Era un tempo in cui i più semplici cibi
racchiudevano minacce insidie e frodi. Non c'era giorno in cui qualche giornale
non parlasse di scoperte spaventose nella spesa del mercato: il formaggio era
fatto di materia plastica, il burro con le candele steari–che, nella frutta e
verdura l'arsenico degli insetticidi era concentrato in percentuali più forti
che non le vitamine, i polli per ingrassarli li imbottivano di certe pillole
sintetiche che potevano trasformare in pollo chi ne mangiava un cosciotto. Il
pesce fresco era stato pescato l'anno scorso in Islanda e gli truccavano gli
occhi perché sembrasse di ieri. Da certe bottiglie di latte era saltato fuori
un sorcio, non si sa se vivo o morto. Da quelle d'olio non colava il dorato
succo dell'oliva, ma grasso di vecchi muli, opportunamente distillato.

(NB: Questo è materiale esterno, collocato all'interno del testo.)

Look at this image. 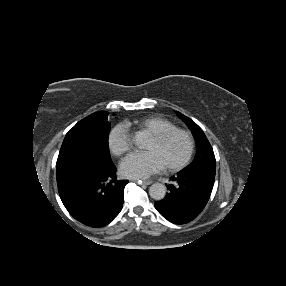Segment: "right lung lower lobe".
Here are the masks:
<instances>
[{
	"label": "right lung lower lobe",
	"mask_w": 286,
	"mask_h": 286,
	"mask_svg": "<svg viewBox=\"0 0 286 286\" xmlns=\"http://www.w3.org/2000/svg\"><path fill=\"white\" fill-rule=\"evenodd\" d=\"M116 167L95 159H77L57 166L60 198L68 212L90 227L110 223L123 206L128 181L117 180Z\"/></svg>",
	"instance_id": "right-lung-lower-lobe-1"
}]
</instances>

Marcovaldo al lavoro o al caffè ascoltava raccontare
queste cose e ogni volta sentiva come il calcio d'un mulo nello stomaco, o il
correre d'un topo per l'esofago. A casa, quando sua moglie Domitilla tornava
dalla spesa, la vista della sporta che una volta gli dava tanta gioia, con i
sedani, le melanzane, la carta ruvida e porosa dei pacchetti del droghiere e
del salumaio, ora gli ispirava timore come per l'infiltrarsi di presenze
nemiche tra le mura di casa.
«Tutti i miei sforzi devono
essere diretti, – si ripromise, – a provvedere la famiglia di cibi che non siano passati per le mani infide di speculatori». Al mattino andando al
lavoro, incontrava alle volte uomini con la lenza e gli stivali di gomma,
diretti al lungofiume. «È quella la via», si disse Marcovaldo. Ma il fiume lì
in città, che raccoglieva spazzature scoli e fogne, gli ispirava una profonda
ripugnanza. «Devo cercare un posto, – si disse, – dove l'acqua sia davvero
acqua, i pesci davvero pesci. Lì getterò la mia lenza».

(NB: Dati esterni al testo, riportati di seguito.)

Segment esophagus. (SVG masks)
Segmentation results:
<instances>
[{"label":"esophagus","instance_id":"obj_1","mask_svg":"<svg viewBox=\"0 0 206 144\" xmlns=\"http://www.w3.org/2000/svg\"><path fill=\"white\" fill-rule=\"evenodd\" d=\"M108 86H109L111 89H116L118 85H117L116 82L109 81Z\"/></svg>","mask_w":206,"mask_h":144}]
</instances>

Le giornate cominciavano ad allungarsi: col suo
ciclomotore, dopo il lavoro Marcovaldo si spingeva a esplorare il fiume nel suo
corso a monte della città, e i fiumicelli suoi affluenti. Lo
interessavano soprattutto i tratti in cui l'acqua scorreva più discosta dalla
strada asfaltata. Prendeva per i sentieri, tra le macchie di salici, sul suo
motociclo finché poteva, poi – lasciatolo in un cespuglio – a piedi, finché
arrivava al corso d'acqua. Una volta si smarrì: girava per ripe cespugliose e
scoscese, e non trovava più alcun sentiero, né sapeva più da che parte fosse il
fiume: a un tratto, spostando certi rami, vide, a poche braccia sotto di sé,
l'acqua silenziosa – era uno slargo del fiume, quasi un piccolo calmo bacino –,
d'un colore azzurro che pareva un laghetto di montagna.

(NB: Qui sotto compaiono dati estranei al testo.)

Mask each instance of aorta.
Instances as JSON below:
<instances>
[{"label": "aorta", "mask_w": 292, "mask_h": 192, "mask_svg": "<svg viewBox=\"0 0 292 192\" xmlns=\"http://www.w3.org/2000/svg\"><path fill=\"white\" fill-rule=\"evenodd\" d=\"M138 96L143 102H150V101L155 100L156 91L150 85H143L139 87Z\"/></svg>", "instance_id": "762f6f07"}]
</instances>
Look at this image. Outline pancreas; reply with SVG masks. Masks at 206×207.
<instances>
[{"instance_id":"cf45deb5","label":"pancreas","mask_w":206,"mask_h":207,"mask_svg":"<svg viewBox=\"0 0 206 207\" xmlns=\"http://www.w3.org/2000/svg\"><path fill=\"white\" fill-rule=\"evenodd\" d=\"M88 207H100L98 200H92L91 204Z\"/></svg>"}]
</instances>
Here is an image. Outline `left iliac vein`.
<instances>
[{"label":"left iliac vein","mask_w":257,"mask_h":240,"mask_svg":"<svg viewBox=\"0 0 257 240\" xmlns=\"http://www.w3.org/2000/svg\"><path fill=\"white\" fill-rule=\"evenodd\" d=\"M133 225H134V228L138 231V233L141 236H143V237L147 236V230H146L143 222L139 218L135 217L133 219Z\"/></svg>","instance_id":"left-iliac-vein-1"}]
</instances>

L'emozione non gli impedì di scrutare giù tra le
sottili increspature della corrente. Ed ecco, la sua ostinazione era premiata!
un battito, il guizzo inconfondibile d'una pinna a filo della superficie, e poi
un altro, un altro ancora, una felicità da non credere ai suoi occhi: quello
era il luogo di raccolta dei pesci di tutto il fiume, il paradiso del
pescatore, forse ancora sconosciuto a tutti tranne a lui. Tornando (già
imbruniva) si fermò a incidere segni sulla corteccia degli olmi, e ad
ammucchiare pietre in certi punti, per poter ritrovare il cammino.
Ora non gli restava che farsi l'equipaggiamento.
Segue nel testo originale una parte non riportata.